【見通せる確かな仕上がり】BMW 4シリーズ・プロトタイプ ドイツで試乗 後編

公開 : 2020.05.05 10:20

ミュンヘンから生まれる最新のクーペ、BMW 4シリーズのプロトタイプに試乗する機会を得た英国編集部。拡張された動的性能と高速域での洗練性が、強く印象に残ったようです。ドイツの一般道で試乗しました。

乗り心地とハンドリングに注力

text:Greg Kable(グレッグ・ケーブル)
translation:Kenji Nakajima(中嶋健治)

 
新しい4シリーズ・クーペで、BMWが開発の最終仕上げとして注力するのが、乗り心地とハンドリング。試乗したのは距離を走り込んだ2つのプロトタイプだったが、ドライバーを中心にするという、かつての特性を取り戻そうという強い意志を感じた。

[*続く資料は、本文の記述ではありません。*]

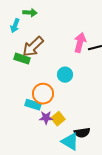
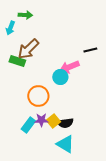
pink arrow: (80, 43) -> (69, 67), moved, turned -126
cyan rectangle: (33, 105) -> (28, 125), moved, turned -70
black semicircle: (82, 133) -> (65, 123), moved

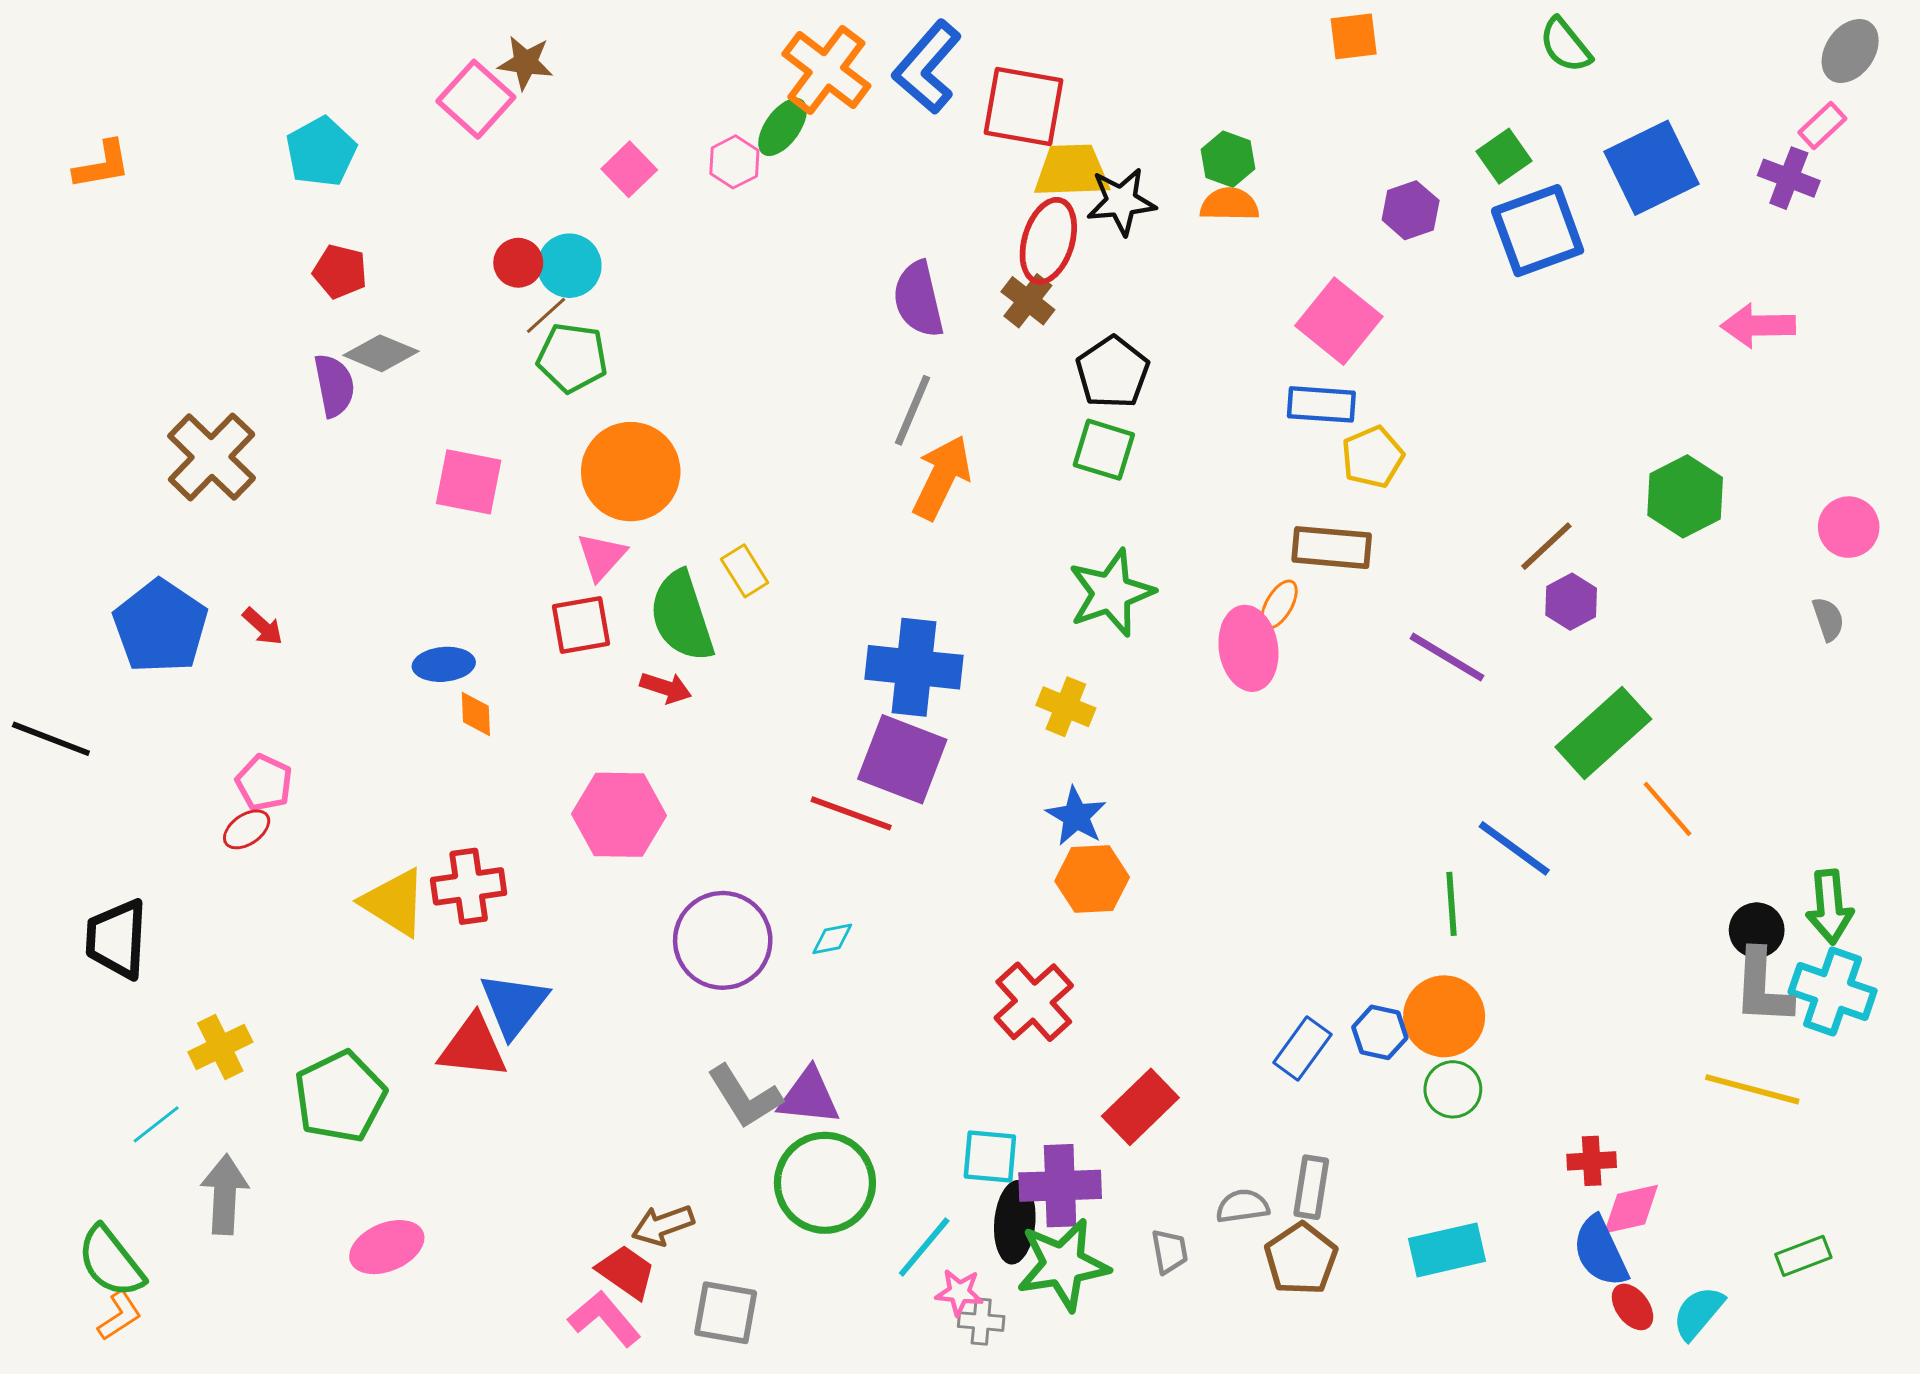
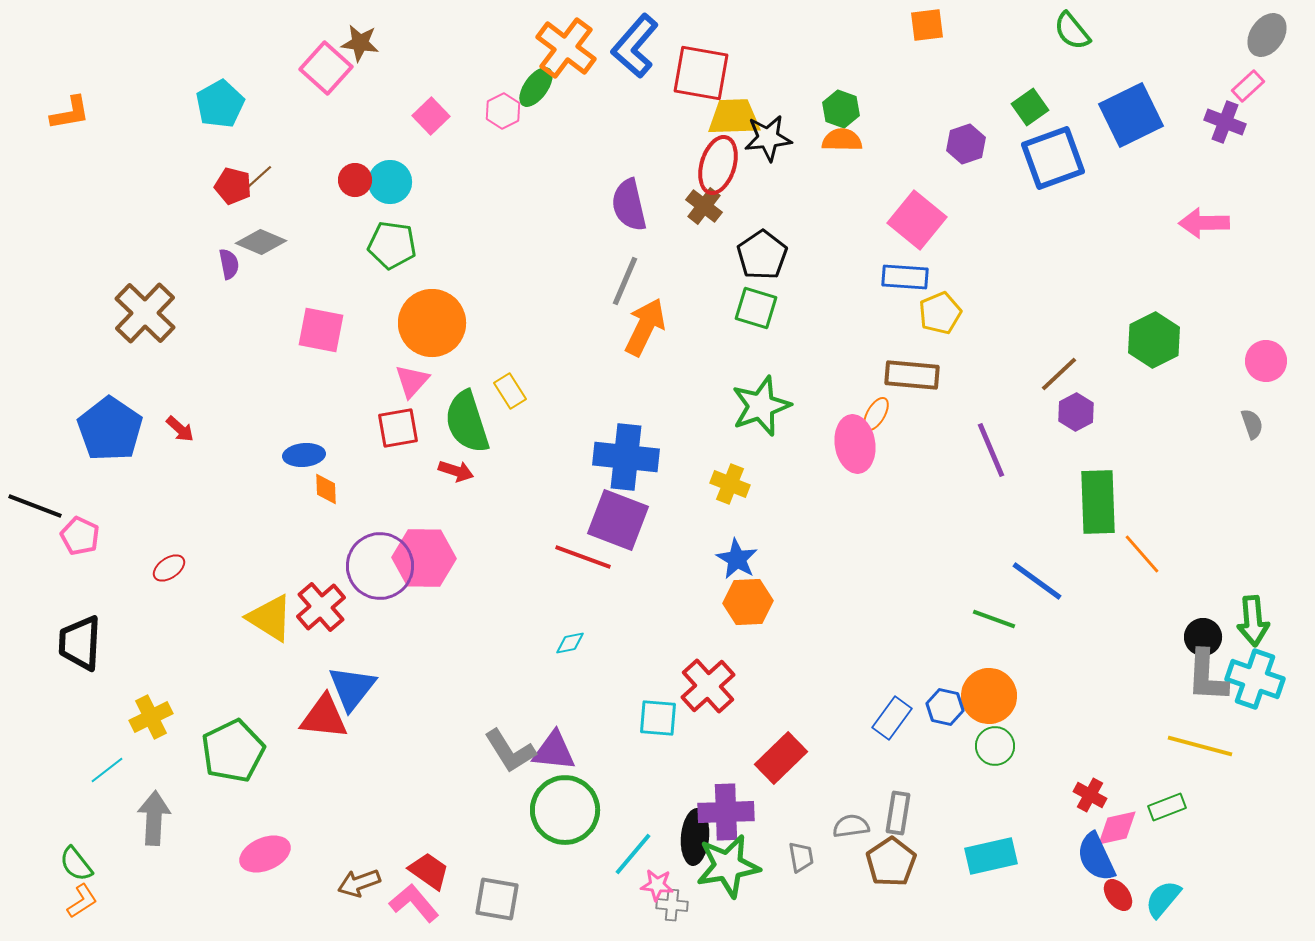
brown line: (546, 315) -> (258, 178), moved
purple semicircle: (334, 385) -> (229, 264), size x0.7
purple line: (1447, 657) -> (991, 450), turned 36
green rectangle: (1603, 733) -> (1098, 502), turned -50
pink pentagon: (264, 783) -> (80, 536), moved
red cross: (469, 886) -> (321, 607), turned -33
green line: (1451, 904) -> (994, 619), turned -66
purple circle: (723, 940) -> (380, 566), moved
cyan square: (990, 1157) -> (658, 718), moved
red cross: (1592, 1161) -> (1090, 795), turned 32
brown arrow: (663, 1225) -> (359, 883), moved
green rectangle: (1803, 1256) -> (1167, 807), moved
green semicircle: (111, 1262) -> (76, 864), size x0.7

その起源は、1975年に発表された初代3シリーズにまでさかのぼる。BMWが目指すのは、高次元の敏捷性とドライバーとの一体感。そこへ、優れた乗り心地と快適性をも盛り込んでいる。

BMW 4シリーズ・クーペ・プロトタイプ
BMW 4シリーズ・クーペ・プロトタイプ

この内容は、最新の3シリーズにも共通する進化。選択するドライビングモードによって、大きく乗り味が変化するところも面白い。

アダプティブ、エコ、コンフォート、スポーツ、スポーツ・プラスの5種類が用意される。従来以上に、振り幅の大きいドライビング特性が楽しめる。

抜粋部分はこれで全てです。